CH640569A5 - PROCESS FOR THE MANUFACTURE OF STEEL LAMINATES, APPLICATION OF THIS PROCESS FOR THE MANUFACTURE OF CONCRETE ROUND. - Google Patents

Description

The present invention relates to a steel laminate process, intended to have good weldability, a high yield strength, as well as resilience at very low temperatures. These steel laminates can typically be concrete bars

It is well known that concrete rods of current manufacture with an elastic limit of the order of 400 N / mm2 have only a very low toughness. Thus their transition temperature for the Charpy V impact test at 35 J / cm2 is of the order of + 20 ° C. It follows that these products offer only a weak brittle resistance at low temperatures.

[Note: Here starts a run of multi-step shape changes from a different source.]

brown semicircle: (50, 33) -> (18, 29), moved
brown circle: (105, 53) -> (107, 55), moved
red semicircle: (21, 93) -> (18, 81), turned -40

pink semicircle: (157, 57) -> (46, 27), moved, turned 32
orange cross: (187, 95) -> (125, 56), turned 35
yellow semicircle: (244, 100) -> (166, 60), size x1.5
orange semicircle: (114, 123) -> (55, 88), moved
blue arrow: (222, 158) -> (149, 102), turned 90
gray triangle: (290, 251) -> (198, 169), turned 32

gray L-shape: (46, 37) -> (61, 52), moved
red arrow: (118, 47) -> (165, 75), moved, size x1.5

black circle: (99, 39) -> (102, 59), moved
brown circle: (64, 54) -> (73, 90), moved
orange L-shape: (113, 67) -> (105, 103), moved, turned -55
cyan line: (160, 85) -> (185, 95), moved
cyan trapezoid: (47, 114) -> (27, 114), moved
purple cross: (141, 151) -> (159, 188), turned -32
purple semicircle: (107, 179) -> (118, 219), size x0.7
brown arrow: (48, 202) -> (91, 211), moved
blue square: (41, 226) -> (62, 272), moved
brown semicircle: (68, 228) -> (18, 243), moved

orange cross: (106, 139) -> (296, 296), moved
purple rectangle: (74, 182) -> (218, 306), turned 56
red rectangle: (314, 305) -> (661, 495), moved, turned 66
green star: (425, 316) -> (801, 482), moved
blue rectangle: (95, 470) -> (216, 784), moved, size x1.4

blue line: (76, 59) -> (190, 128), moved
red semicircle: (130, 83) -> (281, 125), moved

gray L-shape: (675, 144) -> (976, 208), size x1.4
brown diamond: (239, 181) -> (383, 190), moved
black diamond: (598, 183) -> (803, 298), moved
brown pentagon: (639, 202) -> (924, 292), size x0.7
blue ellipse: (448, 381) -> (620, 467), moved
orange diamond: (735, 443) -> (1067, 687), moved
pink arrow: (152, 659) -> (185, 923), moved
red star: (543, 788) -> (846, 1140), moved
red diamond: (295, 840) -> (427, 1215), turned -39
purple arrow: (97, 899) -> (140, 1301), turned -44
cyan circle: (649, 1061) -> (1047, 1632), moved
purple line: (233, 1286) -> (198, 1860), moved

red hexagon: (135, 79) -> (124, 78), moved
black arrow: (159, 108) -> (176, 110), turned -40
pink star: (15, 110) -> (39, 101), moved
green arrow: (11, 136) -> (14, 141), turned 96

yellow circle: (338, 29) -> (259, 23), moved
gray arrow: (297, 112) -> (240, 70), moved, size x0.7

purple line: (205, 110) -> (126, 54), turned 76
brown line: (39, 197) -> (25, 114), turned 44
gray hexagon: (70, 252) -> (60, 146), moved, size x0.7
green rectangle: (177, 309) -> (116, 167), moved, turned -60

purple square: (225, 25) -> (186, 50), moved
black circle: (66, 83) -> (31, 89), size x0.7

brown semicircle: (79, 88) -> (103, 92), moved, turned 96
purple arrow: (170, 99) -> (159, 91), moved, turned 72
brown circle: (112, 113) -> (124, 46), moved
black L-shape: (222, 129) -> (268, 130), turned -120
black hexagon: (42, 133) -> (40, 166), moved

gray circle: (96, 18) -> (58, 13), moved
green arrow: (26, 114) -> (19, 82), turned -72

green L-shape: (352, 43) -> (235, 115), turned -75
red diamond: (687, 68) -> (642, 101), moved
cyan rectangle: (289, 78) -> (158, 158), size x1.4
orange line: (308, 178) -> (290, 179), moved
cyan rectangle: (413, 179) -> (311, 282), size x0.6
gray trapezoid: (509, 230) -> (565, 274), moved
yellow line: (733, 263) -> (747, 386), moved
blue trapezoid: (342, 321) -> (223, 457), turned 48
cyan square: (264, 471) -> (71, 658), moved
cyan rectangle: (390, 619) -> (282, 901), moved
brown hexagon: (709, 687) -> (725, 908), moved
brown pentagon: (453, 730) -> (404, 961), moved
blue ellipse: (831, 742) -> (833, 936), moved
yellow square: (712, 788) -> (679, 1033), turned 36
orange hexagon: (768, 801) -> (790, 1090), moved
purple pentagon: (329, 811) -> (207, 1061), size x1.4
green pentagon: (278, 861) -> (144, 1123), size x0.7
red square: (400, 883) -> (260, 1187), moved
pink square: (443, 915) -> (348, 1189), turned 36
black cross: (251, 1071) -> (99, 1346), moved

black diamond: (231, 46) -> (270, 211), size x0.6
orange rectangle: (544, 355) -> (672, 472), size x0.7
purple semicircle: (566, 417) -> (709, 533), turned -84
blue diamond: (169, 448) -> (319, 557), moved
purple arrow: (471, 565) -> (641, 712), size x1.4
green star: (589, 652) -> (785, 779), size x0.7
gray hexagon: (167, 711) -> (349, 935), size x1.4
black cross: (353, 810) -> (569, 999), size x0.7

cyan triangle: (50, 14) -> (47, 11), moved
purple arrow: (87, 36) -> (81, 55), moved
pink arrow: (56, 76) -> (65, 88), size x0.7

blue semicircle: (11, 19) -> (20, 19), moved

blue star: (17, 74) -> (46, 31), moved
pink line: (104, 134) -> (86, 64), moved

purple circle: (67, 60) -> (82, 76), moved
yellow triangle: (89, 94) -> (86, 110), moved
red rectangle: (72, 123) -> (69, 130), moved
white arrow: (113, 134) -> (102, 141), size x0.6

In the past a Charpy V resilience at 35 J / cm2 and at temperatures of the order of - 196 ° C was not required for s common uses made of rolled steel such as concrete reinforcing bars. However, recent developments in the technology for manufacturing and especially for the storage of liquefied gases have led to the need to have fairly large quantities of rolled steel resistant to intense cold. For example, it is planned, for safety reasons, to provide the liquefied gas storage tanks with a reinforced concrete envelope in analogy to the safety measures applied in the field of nuclear reactors.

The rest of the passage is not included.